It's good old capitalism making money from "treating" sickness. The longer the better. A lifetime of "treatment" means a lifetime of profits.

Who cares about the cure.


Pediatric Cancer gets only 4% of Federal funding and less than 1% of Private Drug company research. Also American Cancer Society less than 5 cents on the dollar goes to research.

Pediatric Cancer is the leading cause of death for 15 and under.

So to see this funding for cancer get thrown away by fraud is extremely upsetting.


Those are some pretty misleading statistics.

First off, pediatric cancer is NOT the leading cause of death for those 15 and under[1]. It's up there, but "unintentional injury" takes twice as many lives.

Second of all, not many children die (1200 per year), so even if something is the leading cause of death, it doesn't mean it happens very often. Cancer kills 10 times as many people between the ages of 35-44. If you add up all adult cancers it's probably 20-30x the number of deaths.

Also, just because money goes to adult cancer, doesn't mean it can't help. Most drug are developed for adults first and then tested in children. It's not like people are ignoring pediatric cancer.

Before you get so upset you should really sit down and think these things through.

[1]http://www.cdc.gov/injury/wisqars/pdf/10LCID_All_Deaths_By_A...


"Most drug are developed for adults first and then tested in children."

It was also be unethical to develop drugs for children without first testing them on adults, since children can't give informed consent.


Having read through these comments for the last several minutes, I'm left with the overwhelming conclusion that programmers, on the whole, have about as much to contribute to a discussion on the biological sciences as they do one on economics.
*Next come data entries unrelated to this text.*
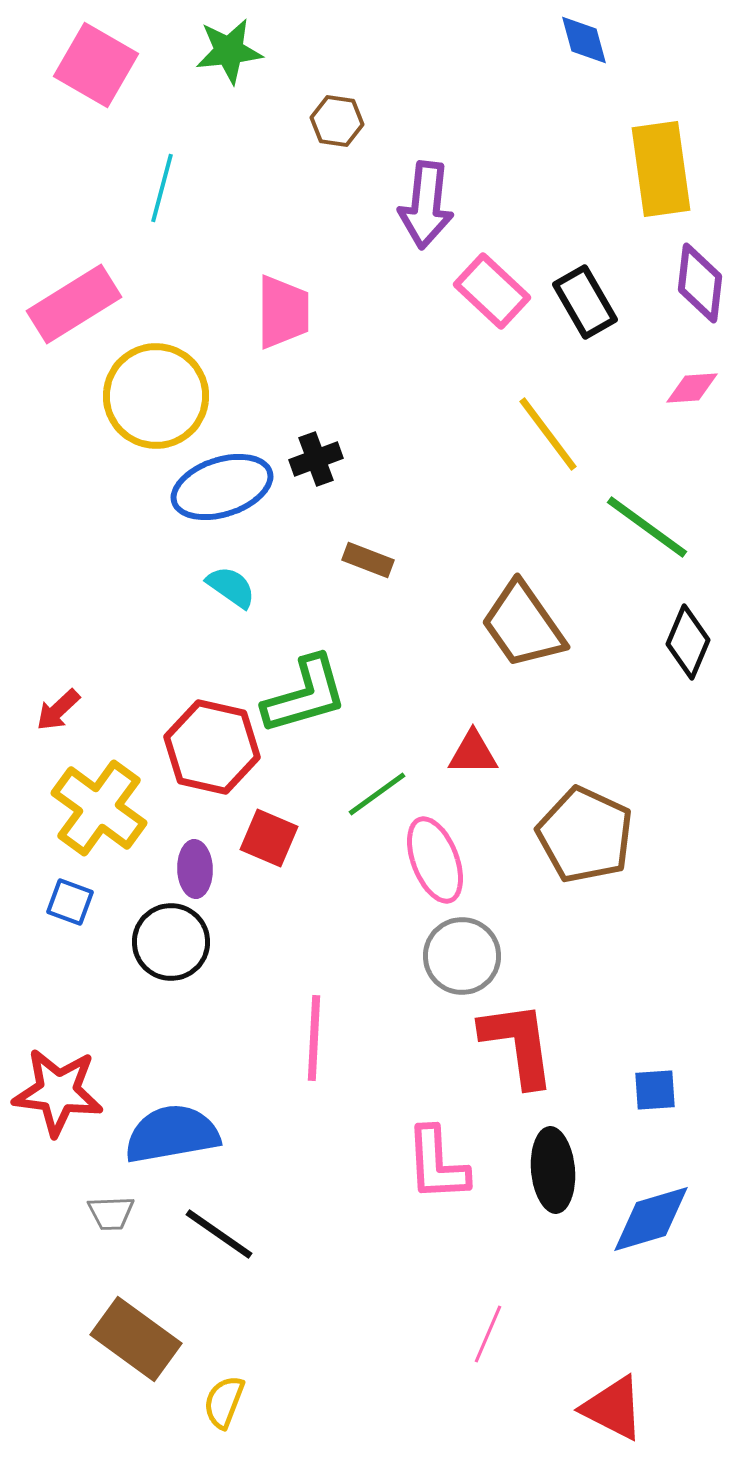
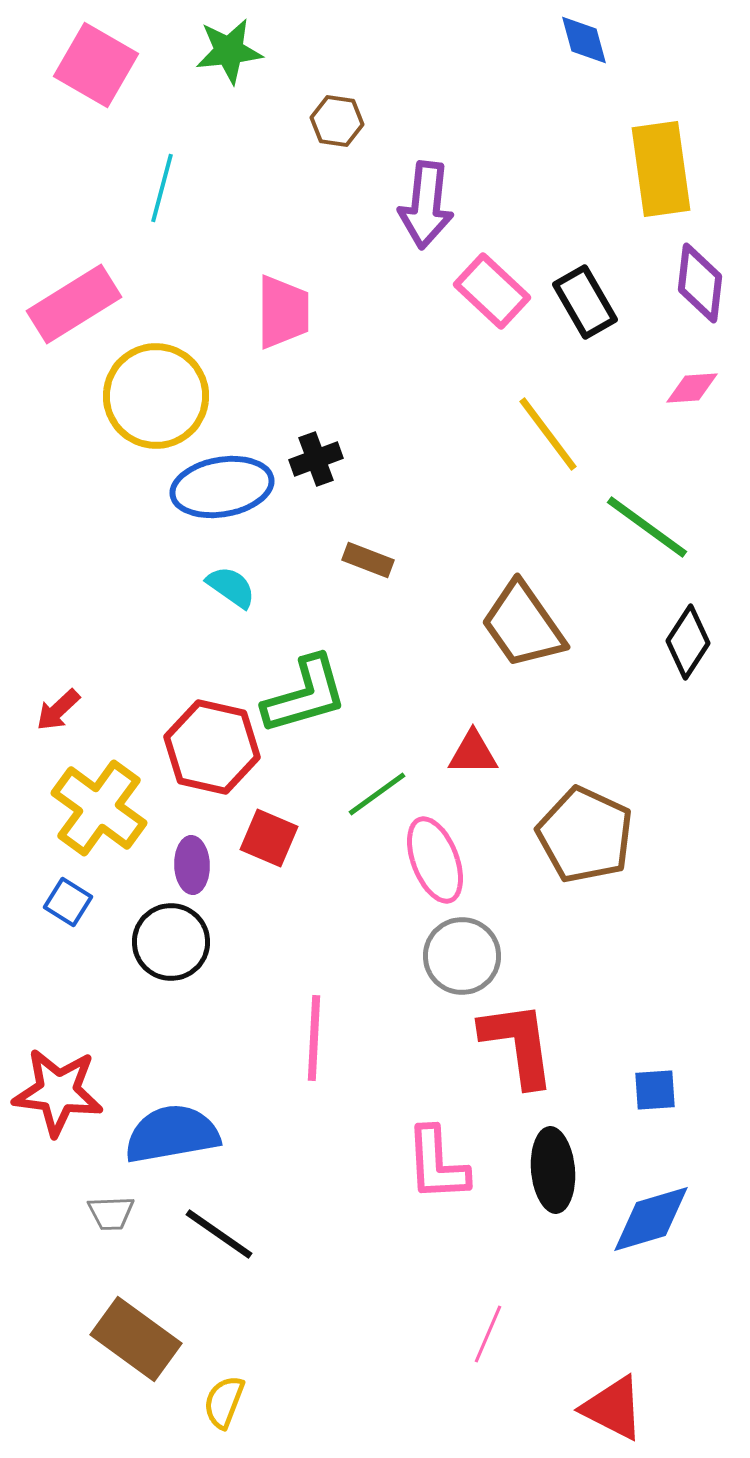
blue ellipse at (222, 487): rotated 8 degrees clockwise
black diamond at (688, 642): rotated 10 degrees clockwise
purple ellipse at (195, 869): moved 3 px left, 4 px up
blue square at (70, 902): moved 2 px left; rotated 12 degrees clockwise
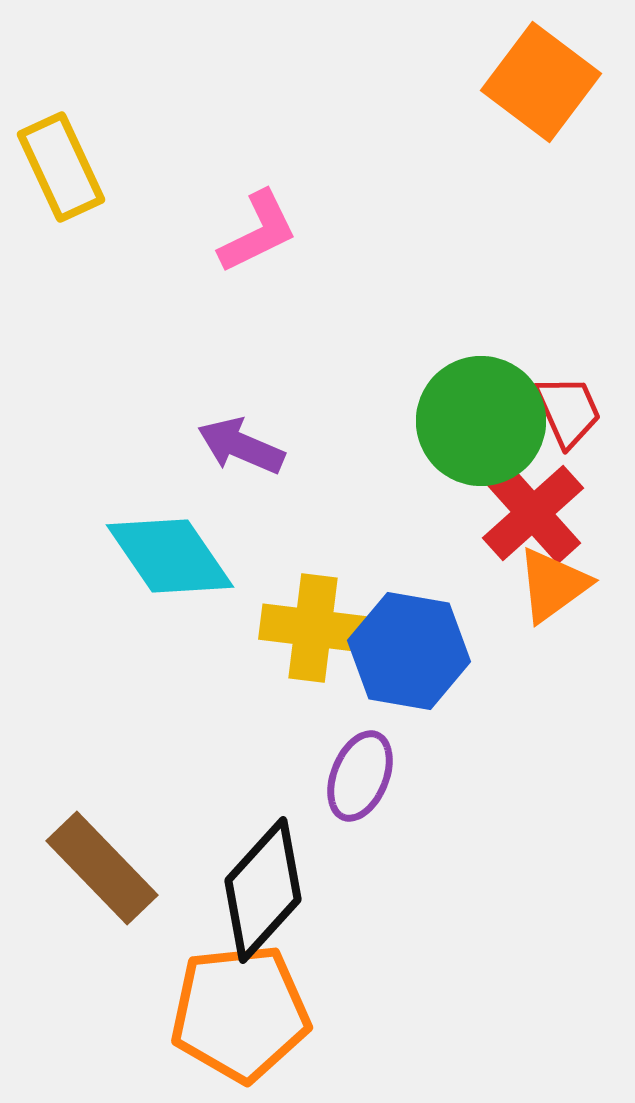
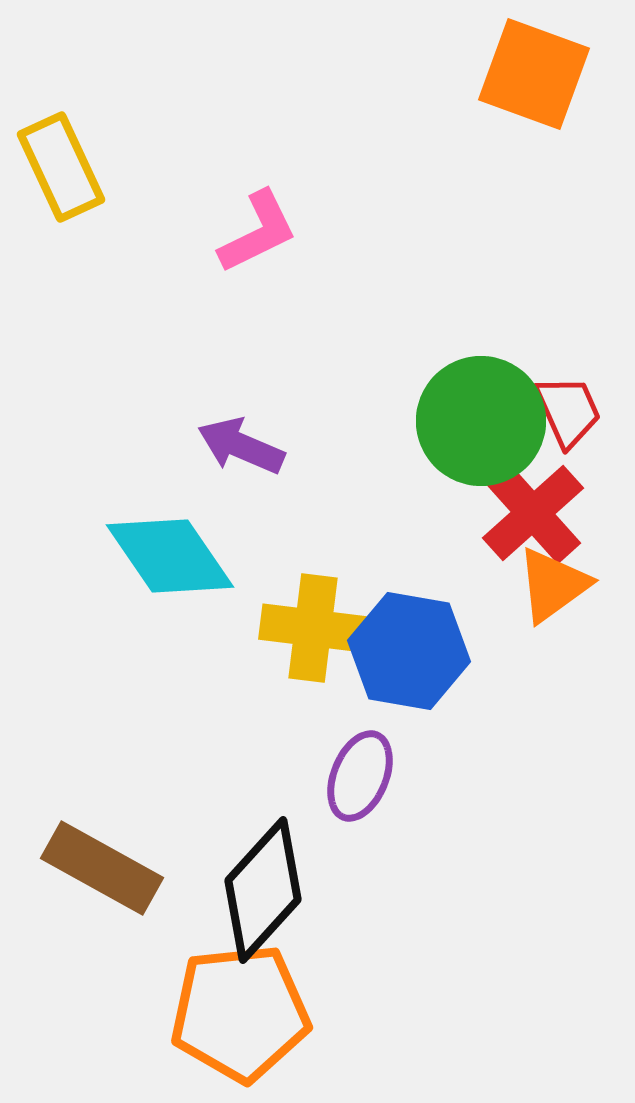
orange square: moved 7 px left, 8 px up; rotated 17 degrees counterclockwise
brown rectangle: rotated 17 degrees counterclockwise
There's an awful lot of money in cancer (research funding/patents), an awful lot of diet/lifestyle handwaving in cancer research conclusions (that aren't about treatments), and very little progress in making cancer more survivable.

Just those facts would lead me to assume that most of the published research is bad. The great part is that 11% of the papers are reproducible, so the science isn't at a standstill.


That isn't limited to cancer. Western medicine is driven by a lot of bad mental and social models. Doctors only make money if you are sick. That strikes me as a seriously flawed model right there.


Cancer is one of those sickness where you either cure it, or you die.

Problem is, for profit companies seeks "treatment" to maximize profit, they don't seek the cure. Hence no progress on cancer.


There are many reasons so many papers are not reproducible.

1.) The prospective data collection methods used in a lot of studies are deeply flawed and worse aren't documented.

2.) The retrospective data used in many studies is poorly validated and the quality is rarely a concern for most universities.

3.) The people who publish these papers are very intelligent, most far more intelligent than I am, but you'd be surprised how many of them don't have a very good handle on basic statistics. Not because they aren't smart enough to learn but mostly because they have no interest in it.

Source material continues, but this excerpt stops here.